MILANO – Di fronte all’alternativa di far funzionare la relazione col compagno o di accudire sua figlia di un anno e mezzo, lasciata sola in casa per 6 giorni, ha scelto la prima, sapendo benissimo che poteva morire. L’ha confessato lei stessa e sta in questa decisione, frutto di una “personalità non equilibrata”, la “principale motivazione” che ha spinto Alessia Pifferi, 37 anni, abituata a mentire ai familiari e alle persone vicine, ad abbandonare Diana, morta di stenti. Un fatto orribile che il gip di Milano Fabrizio Filice, disponendo con ordinanza il carcere per la donna, qualifica come omicidio volontario, come aveva chiesto il pm Francesco De Tommasi, ricalibrando solo alcuni aspetti giuridici.
“Io ci contavo sulla possibilità di avere un futuro con lui (il compagno, non è il padre della bimba, ndr) e infatti era proprio quello che in quei giorni stavo cercando di capire; è per questo che ho ritenuto cruciale non interrompere quei giorni in cui ero con lui anche quando ho avuto paura che la bambina potesse stare molto male o morire”, è il passaggio ‘chiave’ dell’interrogatorio di Pifferi davanti al giudice.
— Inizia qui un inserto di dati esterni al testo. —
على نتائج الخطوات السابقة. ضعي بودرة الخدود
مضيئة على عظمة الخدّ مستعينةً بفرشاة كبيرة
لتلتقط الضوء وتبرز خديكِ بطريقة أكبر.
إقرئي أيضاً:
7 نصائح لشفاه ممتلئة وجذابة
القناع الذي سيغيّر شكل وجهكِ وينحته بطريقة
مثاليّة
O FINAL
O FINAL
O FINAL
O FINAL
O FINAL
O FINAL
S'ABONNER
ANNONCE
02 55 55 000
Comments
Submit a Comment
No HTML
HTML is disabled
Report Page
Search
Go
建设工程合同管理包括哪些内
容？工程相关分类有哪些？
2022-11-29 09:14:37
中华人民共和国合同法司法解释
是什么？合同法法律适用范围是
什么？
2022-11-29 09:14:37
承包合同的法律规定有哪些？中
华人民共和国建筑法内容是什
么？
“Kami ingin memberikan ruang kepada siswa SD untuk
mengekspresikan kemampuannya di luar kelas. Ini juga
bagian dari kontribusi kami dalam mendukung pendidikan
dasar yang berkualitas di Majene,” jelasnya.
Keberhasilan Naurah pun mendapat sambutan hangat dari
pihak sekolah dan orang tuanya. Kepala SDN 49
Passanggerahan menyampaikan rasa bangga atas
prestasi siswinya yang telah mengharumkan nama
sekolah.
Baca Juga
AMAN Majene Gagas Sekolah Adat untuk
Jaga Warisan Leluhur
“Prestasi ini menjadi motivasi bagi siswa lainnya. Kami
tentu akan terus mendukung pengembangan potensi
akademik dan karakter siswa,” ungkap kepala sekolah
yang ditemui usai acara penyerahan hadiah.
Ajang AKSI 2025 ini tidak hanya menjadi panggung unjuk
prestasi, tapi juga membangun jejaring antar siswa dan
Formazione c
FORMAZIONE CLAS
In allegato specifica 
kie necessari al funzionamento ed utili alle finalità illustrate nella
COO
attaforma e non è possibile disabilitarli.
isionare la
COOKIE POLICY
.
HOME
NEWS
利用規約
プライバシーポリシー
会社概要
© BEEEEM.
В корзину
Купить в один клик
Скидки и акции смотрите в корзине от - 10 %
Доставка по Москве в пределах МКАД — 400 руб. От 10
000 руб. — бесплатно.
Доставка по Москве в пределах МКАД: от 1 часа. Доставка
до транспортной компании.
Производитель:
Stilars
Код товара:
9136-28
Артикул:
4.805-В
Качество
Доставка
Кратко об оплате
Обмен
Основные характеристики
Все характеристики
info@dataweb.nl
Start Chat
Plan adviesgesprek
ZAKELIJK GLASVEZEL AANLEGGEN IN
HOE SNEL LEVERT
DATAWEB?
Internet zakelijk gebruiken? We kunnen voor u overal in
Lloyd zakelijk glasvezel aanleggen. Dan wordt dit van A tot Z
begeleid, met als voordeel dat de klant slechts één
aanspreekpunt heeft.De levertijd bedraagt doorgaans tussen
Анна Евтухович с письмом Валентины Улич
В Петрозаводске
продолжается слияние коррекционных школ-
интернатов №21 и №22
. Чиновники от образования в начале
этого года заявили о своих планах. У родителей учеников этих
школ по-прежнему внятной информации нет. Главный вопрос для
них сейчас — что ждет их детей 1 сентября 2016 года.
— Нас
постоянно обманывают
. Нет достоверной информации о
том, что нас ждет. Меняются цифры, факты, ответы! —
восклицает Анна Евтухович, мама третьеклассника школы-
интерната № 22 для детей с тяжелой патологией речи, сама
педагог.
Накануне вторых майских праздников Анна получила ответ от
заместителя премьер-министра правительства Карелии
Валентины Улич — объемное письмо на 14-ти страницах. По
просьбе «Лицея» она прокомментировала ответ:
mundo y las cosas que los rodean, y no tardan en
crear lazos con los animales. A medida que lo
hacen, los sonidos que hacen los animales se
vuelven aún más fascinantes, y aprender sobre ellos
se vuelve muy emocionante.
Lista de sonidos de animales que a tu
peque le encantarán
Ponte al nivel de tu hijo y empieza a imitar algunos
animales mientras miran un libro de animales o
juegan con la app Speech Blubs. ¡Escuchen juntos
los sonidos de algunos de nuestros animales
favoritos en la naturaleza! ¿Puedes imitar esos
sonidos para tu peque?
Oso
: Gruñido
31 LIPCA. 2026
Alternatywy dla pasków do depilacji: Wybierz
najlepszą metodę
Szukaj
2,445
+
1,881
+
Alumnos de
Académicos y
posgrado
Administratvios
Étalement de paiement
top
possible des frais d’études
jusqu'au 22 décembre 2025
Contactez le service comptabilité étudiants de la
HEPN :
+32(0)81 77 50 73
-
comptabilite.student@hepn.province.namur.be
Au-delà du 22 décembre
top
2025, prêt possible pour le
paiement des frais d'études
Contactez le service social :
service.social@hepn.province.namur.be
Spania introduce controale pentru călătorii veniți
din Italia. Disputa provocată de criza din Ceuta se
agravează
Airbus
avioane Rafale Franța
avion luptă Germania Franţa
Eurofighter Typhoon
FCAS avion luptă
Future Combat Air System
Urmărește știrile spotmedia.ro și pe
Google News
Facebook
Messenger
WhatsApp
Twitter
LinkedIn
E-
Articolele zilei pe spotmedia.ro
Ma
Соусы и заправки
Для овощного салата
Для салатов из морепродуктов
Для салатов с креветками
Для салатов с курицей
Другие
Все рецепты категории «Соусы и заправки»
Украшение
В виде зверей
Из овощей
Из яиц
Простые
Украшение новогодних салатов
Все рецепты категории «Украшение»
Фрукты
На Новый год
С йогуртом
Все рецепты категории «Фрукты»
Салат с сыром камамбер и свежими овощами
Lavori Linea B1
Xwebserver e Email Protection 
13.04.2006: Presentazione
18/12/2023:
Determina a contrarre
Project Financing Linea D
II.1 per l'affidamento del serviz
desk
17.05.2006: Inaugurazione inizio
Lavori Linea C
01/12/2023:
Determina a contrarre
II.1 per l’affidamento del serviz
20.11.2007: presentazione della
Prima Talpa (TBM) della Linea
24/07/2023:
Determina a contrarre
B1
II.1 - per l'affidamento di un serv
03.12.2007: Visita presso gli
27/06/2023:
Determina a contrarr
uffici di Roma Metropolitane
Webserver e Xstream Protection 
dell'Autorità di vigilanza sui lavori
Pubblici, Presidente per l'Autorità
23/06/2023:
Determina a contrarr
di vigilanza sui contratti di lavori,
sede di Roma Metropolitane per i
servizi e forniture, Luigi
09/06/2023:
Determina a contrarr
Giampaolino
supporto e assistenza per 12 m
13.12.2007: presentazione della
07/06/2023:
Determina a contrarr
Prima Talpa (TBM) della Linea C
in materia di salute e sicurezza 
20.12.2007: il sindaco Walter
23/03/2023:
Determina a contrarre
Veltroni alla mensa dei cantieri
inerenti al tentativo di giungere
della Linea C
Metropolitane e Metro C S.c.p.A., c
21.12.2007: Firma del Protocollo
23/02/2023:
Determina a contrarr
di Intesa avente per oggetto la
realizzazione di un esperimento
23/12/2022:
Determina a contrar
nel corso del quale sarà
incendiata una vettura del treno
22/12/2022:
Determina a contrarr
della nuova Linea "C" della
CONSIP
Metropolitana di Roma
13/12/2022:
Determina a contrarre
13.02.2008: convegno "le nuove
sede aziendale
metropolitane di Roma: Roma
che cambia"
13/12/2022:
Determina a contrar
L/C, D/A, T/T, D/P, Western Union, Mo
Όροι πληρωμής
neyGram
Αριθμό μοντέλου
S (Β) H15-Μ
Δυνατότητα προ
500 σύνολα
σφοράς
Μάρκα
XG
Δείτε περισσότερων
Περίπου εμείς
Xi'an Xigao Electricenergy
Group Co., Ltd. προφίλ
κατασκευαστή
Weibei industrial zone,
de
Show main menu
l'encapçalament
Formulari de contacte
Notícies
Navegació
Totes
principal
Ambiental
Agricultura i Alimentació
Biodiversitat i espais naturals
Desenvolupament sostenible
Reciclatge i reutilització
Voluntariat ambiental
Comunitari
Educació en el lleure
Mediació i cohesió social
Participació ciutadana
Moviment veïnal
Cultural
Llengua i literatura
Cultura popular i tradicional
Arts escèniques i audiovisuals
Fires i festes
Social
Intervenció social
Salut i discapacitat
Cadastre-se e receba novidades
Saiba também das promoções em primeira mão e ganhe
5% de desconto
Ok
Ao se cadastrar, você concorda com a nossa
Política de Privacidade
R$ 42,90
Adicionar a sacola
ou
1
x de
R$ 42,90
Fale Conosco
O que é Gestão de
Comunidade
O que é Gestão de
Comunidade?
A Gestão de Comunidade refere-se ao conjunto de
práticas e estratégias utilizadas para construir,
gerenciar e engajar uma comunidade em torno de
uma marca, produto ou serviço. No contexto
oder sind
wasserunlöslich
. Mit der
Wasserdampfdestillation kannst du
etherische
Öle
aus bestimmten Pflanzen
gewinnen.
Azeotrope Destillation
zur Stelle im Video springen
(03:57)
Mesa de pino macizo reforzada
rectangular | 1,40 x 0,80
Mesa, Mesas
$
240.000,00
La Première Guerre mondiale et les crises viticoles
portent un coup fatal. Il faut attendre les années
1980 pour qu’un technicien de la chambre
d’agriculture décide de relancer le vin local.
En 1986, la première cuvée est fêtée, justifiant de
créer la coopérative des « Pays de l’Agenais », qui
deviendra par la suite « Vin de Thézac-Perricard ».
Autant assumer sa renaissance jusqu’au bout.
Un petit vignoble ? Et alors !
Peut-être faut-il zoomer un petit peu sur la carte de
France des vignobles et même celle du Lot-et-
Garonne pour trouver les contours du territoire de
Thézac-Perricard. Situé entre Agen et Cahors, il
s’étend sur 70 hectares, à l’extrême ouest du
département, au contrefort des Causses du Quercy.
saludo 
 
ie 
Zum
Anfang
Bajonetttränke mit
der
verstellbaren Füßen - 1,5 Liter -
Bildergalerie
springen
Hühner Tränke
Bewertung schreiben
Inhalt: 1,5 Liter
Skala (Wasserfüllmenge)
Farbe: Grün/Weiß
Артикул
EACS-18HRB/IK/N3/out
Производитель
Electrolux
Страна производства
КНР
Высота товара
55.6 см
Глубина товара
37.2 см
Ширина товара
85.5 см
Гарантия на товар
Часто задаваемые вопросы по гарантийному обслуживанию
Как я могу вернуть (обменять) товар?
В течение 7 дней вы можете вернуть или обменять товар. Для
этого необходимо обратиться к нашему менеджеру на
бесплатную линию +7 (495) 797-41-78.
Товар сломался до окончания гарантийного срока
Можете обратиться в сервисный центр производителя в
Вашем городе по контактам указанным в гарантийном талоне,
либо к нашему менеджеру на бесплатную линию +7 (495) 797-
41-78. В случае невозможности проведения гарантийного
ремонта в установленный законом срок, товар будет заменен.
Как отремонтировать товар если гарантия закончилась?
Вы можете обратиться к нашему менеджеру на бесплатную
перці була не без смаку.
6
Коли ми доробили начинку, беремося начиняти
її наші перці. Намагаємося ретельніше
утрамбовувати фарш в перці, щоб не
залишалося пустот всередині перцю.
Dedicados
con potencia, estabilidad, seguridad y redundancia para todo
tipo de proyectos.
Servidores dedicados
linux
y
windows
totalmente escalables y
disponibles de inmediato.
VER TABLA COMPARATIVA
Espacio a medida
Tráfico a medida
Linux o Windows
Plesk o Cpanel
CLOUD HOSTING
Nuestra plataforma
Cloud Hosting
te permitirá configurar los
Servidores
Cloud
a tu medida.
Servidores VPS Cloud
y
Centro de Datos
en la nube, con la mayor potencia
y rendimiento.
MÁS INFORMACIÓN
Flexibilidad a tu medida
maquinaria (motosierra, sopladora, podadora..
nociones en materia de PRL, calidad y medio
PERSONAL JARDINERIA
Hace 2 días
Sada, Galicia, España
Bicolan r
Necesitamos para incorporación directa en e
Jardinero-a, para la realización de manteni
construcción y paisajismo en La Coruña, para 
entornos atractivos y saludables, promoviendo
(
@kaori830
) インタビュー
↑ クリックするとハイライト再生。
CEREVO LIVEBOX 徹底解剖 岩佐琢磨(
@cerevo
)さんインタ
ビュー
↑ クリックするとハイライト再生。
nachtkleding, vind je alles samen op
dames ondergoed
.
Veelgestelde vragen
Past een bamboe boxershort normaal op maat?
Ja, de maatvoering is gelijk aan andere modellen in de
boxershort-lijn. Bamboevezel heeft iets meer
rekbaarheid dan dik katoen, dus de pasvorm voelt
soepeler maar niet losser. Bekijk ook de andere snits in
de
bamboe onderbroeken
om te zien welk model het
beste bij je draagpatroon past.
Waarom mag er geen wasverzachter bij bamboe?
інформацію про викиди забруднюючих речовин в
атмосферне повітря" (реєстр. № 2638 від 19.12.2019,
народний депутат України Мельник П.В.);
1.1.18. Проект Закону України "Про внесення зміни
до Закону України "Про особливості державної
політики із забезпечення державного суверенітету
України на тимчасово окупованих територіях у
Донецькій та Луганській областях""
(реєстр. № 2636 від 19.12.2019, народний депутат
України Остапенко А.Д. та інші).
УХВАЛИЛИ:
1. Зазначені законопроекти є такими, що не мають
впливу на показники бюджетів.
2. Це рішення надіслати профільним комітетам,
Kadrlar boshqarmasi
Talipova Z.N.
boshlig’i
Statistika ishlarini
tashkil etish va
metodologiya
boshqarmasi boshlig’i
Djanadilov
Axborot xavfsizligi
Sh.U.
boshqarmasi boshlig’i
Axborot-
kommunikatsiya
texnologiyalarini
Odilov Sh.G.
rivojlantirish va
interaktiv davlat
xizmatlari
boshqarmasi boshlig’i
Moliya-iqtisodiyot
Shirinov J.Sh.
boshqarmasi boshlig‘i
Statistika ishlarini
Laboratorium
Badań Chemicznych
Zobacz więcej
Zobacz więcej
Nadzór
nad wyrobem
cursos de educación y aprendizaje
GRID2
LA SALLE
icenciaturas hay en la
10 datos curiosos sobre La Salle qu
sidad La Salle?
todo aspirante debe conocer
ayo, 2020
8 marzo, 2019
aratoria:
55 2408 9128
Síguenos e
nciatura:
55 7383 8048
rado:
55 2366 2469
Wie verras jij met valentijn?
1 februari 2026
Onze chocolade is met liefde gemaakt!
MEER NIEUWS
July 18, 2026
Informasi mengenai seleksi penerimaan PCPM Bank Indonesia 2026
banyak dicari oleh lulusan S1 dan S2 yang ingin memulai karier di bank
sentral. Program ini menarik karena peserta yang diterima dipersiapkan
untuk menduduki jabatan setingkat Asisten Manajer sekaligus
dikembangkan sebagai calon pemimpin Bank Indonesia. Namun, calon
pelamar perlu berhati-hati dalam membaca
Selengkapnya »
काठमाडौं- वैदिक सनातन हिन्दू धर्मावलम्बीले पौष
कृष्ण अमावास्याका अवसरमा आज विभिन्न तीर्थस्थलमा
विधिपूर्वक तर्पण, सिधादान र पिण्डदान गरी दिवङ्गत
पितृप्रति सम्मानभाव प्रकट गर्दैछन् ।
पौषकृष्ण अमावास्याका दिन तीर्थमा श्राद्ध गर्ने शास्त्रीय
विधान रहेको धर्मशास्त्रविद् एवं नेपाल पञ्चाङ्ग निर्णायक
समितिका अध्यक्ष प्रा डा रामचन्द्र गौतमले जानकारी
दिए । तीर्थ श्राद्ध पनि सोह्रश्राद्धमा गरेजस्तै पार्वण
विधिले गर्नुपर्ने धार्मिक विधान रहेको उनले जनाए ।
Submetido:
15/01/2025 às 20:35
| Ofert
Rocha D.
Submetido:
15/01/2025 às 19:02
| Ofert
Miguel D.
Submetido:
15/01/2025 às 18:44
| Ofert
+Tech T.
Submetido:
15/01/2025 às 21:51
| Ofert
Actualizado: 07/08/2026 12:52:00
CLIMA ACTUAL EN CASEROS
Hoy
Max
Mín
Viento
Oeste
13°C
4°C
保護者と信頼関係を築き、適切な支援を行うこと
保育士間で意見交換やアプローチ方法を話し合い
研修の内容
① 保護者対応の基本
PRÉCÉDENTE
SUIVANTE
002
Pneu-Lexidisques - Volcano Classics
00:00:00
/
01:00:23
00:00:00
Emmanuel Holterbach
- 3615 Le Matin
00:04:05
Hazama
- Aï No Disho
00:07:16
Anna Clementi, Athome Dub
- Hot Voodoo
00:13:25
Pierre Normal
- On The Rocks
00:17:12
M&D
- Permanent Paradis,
La madre chiuse la porta della casa di Milano nel tardo pomeriggio del 14 luglio, mettendo accanto a Diana solo un biberon con del latte, andò dal compagno a Leffe (Bergamo), ripassò con lui, ignaro di tutto, per Milano, il lunedì. Ma non andò dalla figlia e rientrò in via Parea solo il 20 luglio.
“Mi diceva che preferiva venire senza di lei così ‘respirava’”, ha messo a verbale il compagno, con cui il rapporto era ripreso a giugno, dopo che lei aveva frequentato due uomini. Nelle ultime settimane, per diversi weekend, era andata da lui senza portare la figlia. Gli diceva che “Diana rimaneva con la sorella” o con “la babysitter”. Tutte bugie, mentre “se lei l’avesse portata”, così ha riferito lui agli investigatori della Squadra mobile, gli avrebbe “fatto piacere”. La 37enne, “incline alla mistificazione” e senza “rispetto per la vita umana”, analizza il gip, aveva una “forma di dipendenza psicologica dall’attuale compagno, che l’ha indotta ad anteporre la possibilità di mantenere una relazione con lui anche a costo dell’inflizione di enormi sofferenze” alla bimba. Con un comportamento “dall’impatto intrinsecamente ed estremamente violento, anche se non in forma commissiva, nei confronti della persona in assoluto più vulnerabile”.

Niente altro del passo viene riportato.